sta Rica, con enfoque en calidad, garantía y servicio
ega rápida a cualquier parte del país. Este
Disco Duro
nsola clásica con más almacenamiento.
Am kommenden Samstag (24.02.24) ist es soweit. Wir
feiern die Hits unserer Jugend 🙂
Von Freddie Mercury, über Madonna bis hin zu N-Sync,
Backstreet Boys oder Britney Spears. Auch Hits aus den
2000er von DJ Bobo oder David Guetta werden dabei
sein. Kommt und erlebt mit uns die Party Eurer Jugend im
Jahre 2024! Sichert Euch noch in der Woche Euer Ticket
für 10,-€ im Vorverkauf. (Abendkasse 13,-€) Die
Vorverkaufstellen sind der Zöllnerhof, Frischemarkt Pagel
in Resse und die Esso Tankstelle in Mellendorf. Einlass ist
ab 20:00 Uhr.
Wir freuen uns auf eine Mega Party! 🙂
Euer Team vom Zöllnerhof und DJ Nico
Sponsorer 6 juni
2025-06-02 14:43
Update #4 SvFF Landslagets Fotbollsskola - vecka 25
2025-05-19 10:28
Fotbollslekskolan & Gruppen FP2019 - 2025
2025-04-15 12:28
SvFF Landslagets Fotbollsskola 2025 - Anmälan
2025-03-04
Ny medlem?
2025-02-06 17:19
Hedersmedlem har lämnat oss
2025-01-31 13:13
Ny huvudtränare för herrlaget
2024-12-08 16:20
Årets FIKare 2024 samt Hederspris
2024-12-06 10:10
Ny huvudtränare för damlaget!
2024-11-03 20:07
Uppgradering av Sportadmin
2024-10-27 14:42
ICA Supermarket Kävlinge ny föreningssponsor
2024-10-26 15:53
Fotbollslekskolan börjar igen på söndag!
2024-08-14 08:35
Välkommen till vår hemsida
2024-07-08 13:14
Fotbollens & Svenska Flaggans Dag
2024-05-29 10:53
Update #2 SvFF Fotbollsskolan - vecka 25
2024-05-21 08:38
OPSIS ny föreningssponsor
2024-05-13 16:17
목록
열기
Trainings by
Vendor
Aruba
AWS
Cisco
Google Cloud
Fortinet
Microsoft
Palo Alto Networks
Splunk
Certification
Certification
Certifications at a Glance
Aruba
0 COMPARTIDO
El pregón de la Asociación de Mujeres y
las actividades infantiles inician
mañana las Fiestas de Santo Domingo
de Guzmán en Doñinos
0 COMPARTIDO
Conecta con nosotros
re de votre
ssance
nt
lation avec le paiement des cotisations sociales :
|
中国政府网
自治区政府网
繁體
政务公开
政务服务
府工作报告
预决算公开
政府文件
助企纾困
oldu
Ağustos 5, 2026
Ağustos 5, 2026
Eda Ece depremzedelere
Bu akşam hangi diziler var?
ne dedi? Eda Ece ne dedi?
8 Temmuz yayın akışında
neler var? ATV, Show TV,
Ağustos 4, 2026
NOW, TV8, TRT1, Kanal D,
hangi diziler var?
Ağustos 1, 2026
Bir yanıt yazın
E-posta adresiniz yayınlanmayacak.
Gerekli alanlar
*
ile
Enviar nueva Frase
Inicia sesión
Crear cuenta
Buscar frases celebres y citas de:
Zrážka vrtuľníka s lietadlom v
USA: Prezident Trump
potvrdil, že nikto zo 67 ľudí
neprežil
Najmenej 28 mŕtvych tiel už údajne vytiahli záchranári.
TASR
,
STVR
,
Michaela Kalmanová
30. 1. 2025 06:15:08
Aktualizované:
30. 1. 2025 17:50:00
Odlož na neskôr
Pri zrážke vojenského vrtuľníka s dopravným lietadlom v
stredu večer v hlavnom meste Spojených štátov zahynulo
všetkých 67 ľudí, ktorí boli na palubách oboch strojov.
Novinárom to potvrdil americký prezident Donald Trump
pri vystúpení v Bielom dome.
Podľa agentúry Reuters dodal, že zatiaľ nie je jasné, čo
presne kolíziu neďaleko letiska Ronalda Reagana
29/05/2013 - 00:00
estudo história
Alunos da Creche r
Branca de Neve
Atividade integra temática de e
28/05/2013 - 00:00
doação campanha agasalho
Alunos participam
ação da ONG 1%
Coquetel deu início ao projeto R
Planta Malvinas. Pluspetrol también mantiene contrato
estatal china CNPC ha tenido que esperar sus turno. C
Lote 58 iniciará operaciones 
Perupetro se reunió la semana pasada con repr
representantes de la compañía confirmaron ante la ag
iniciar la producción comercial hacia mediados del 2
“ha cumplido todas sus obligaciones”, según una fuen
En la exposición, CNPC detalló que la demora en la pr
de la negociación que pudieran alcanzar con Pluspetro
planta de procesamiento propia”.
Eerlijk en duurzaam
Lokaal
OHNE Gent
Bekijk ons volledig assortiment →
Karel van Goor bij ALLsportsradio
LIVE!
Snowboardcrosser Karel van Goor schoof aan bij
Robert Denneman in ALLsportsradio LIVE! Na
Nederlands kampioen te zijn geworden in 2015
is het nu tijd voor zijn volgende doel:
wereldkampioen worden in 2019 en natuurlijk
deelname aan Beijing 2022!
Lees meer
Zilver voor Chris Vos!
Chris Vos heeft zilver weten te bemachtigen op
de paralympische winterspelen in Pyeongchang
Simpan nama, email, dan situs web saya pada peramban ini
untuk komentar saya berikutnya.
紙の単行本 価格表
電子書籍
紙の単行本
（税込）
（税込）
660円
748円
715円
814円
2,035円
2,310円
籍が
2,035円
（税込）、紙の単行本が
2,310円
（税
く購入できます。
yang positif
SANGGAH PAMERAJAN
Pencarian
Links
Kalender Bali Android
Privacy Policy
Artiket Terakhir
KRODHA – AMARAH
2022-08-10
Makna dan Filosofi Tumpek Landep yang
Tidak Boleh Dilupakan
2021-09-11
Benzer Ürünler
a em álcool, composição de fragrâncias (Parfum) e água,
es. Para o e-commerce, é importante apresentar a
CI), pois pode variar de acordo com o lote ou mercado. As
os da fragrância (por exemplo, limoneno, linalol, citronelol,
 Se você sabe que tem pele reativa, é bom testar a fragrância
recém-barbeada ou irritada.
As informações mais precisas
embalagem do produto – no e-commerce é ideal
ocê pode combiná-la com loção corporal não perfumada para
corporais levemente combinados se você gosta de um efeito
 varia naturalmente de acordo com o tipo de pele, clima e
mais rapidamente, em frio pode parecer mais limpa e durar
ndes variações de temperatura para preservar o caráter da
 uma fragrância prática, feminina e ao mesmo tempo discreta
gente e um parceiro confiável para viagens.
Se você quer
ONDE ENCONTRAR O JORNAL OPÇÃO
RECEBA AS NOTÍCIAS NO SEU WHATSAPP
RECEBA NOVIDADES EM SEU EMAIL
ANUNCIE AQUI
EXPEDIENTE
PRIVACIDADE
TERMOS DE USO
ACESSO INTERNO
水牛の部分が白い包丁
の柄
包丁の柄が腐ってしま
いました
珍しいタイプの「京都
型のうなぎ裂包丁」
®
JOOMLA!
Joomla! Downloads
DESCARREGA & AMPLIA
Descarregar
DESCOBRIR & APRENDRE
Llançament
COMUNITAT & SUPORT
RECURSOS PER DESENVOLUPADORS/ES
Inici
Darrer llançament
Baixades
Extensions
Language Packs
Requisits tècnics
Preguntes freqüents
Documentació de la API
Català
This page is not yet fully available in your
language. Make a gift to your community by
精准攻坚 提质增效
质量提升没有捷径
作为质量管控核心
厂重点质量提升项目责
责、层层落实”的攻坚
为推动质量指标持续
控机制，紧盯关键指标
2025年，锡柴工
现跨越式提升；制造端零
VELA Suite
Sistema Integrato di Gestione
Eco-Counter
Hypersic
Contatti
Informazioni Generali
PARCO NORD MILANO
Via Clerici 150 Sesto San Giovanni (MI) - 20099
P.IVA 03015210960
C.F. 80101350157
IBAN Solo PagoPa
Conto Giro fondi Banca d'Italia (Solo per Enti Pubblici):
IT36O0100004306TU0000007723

────────────────

> _Exercise description_:
Only one stretch of the entries above is wanted: the lines from the one containing "E-posta adresiniz yayınlanmayacak." through the one containing "pri vystúpení v Bielom dome.". Please reproduce it exactly.

> _Exercise result_:
E-posta adresiniz yayınlanmayacak.
Gerekli alanlar
*
ile
Enviar nueva Frase
Inicia sesión
Crear cuenta
Buscar frases celebres y citas de:
Zrážka vrtuľníka s lietadlom v
USA: Prezident Trump
potvrdil, že nikto zo 67 ľudí
neprežil
Najmenej 28 mŕtvych tiel už údajne vytiahli záchranári.
TASR
,
STVR
,
Michaela Kalmanová
30. 1. 2025 06:15:08
Aktualizované:
30. 1. 2025 17:50:00
Odlož na neskôr
Pri zrážke vojenského vrtuľníka s dopravným lietadlom v
stredu večer v hlavnom meste Spojených štátov zahynulo
všetkých 67 ľudí, ktorí boli na palubách oboch strojov.
Novinárom to potvrdil americký prezident Donald Trump
pri vystúpení v Bielom dome.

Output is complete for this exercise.